Directions> Return exactly the lines below, starting with the one that has "to bake bread, crochet diapers and" and going on through the one that has "I've got a PhotoResizerQt".

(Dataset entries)
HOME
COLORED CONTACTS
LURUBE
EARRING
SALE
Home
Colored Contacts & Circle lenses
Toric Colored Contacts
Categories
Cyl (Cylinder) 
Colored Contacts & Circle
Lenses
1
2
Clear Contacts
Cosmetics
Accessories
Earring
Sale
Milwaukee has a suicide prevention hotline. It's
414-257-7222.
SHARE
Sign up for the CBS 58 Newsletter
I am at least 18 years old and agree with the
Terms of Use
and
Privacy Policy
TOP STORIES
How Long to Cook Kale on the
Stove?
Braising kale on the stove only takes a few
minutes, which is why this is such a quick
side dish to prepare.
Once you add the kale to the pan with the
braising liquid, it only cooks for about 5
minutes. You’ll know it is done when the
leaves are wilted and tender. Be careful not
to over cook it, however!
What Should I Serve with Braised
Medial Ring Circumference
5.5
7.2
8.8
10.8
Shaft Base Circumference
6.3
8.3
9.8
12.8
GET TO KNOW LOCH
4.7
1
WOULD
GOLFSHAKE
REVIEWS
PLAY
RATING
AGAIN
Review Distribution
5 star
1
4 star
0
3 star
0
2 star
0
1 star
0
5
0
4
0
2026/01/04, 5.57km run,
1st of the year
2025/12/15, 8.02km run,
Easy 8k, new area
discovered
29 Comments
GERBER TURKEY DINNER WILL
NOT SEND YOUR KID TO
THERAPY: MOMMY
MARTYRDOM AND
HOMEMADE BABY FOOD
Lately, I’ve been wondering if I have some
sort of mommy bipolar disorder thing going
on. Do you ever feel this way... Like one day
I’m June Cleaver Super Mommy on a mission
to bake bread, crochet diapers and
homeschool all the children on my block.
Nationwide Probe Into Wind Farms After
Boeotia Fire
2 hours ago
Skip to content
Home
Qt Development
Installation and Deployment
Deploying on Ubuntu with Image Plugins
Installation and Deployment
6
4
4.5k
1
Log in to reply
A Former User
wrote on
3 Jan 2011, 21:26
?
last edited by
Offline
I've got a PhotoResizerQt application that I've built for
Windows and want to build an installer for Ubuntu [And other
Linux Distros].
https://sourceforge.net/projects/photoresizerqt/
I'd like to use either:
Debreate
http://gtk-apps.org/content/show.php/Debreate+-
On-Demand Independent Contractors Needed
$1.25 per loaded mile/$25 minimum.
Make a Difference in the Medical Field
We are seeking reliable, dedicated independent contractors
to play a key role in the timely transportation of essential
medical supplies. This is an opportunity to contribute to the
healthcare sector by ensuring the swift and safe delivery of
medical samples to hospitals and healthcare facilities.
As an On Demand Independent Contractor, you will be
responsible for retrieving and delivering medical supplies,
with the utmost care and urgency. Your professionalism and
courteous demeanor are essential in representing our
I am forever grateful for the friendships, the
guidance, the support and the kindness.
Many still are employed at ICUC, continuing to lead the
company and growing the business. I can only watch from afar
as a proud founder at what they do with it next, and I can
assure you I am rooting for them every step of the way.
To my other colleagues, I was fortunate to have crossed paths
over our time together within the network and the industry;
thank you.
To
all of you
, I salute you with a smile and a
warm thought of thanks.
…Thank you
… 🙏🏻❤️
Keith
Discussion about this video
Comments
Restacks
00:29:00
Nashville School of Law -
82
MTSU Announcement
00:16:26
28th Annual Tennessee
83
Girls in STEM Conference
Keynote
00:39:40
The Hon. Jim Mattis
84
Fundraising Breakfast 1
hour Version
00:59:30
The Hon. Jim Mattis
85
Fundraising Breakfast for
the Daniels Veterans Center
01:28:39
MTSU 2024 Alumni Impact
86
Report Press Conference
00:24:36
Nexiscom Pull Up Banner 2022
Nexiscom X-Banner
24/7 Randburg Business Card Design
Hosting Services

---

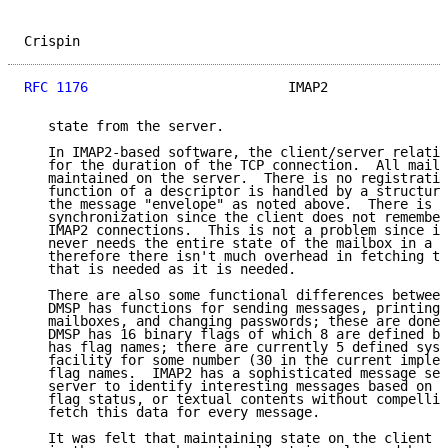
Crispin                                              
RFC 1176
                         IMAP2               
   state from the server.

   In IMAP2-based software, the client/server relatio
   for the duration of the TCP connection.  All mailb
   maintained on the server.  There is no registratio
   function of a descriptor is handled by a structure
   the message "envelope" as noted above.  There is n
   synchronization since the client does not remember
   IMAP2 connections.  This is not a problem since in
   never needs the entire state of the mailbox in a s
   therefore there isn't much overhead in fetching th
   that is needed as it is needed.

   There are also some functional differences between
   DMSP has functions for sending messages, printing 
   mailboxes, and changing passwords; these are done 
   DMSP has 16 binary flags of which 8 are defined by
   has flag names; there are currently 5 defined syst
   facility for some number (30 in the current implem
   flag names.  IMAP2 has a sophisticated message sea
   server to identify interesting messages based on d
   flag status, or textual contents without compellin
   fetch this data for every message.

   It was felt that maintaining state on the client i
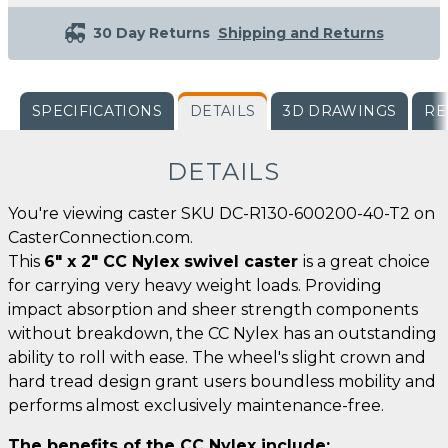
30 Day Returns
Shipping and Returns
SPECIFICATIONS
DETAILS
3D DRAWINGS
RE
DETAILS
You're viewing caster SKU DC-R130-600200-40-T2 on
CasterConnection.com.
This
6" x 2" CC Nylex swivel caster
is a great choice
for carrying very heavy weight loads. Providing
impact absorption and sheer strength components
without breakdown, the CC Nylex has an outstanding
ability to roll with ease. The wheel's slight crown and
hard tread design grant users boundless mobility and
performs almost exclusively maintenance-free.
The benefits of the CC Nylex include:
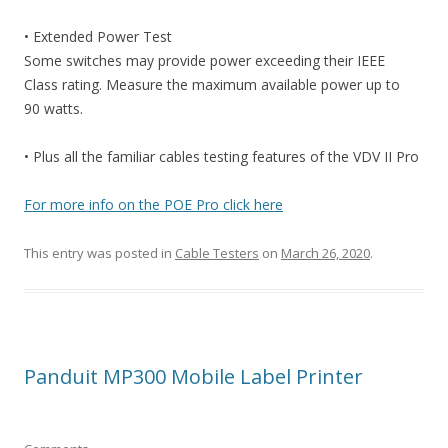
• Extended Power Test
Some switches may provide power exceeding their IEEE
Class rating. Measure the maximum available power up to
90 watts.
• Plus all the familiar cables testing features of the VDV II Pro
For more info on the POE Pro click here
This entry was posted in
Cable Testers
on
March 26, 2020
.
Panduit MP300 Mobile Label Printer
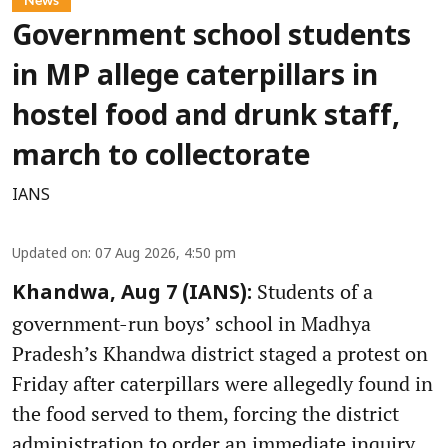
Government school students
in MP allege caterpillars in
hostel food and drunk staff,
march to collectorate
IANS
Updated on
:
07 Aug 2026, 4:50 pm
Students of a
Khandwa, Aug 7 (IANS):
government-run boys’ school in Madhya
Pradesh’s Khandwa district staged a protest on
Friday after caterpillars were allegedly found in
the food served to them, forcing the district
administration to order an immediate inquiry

---

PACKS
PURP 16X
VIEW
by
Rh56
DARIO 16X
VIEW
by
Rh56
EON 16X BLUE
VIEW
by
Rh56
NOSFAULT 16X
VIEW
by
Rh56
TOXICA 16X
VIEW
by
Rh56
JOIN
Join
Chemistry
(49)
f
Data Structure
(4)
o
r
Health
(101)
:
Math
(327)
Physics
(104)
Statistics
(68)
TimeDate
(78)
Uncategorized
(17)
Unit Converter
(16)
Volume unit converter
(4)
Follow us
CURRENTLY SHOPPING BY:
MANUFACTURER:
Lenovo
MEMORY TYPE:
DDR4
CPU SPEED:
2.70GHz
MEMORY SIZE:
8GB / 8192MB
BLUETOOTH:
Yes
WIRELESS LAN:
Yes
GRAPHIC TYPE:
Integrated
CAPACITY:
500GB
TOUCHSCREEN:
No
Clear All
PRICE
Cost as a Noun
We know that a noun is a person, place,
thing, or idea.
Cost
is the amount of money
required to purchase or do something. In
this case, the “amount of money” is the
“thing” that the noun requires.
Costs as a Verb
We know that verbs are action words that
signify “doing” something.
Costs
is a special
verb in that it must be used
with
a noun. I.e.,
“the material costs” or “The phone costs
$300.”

Task response>
to bake bread, crochet diapers and
homeschool all the children on my block.
Nationwide Probe Into Wind Farms After
Boeotia Fire
2 hours ago
Skip to content
Home
Qt Development
Installation and Deployment
Deploying on Ubuntu with Image Plugins
Installation and Deployment
6
4
4.5k
1
Log in to reply
A Former User
wrote on
3 Jan 2011, 21:26
?
last edited by
Offline
I've got a PhotoResizerQt application that I've built for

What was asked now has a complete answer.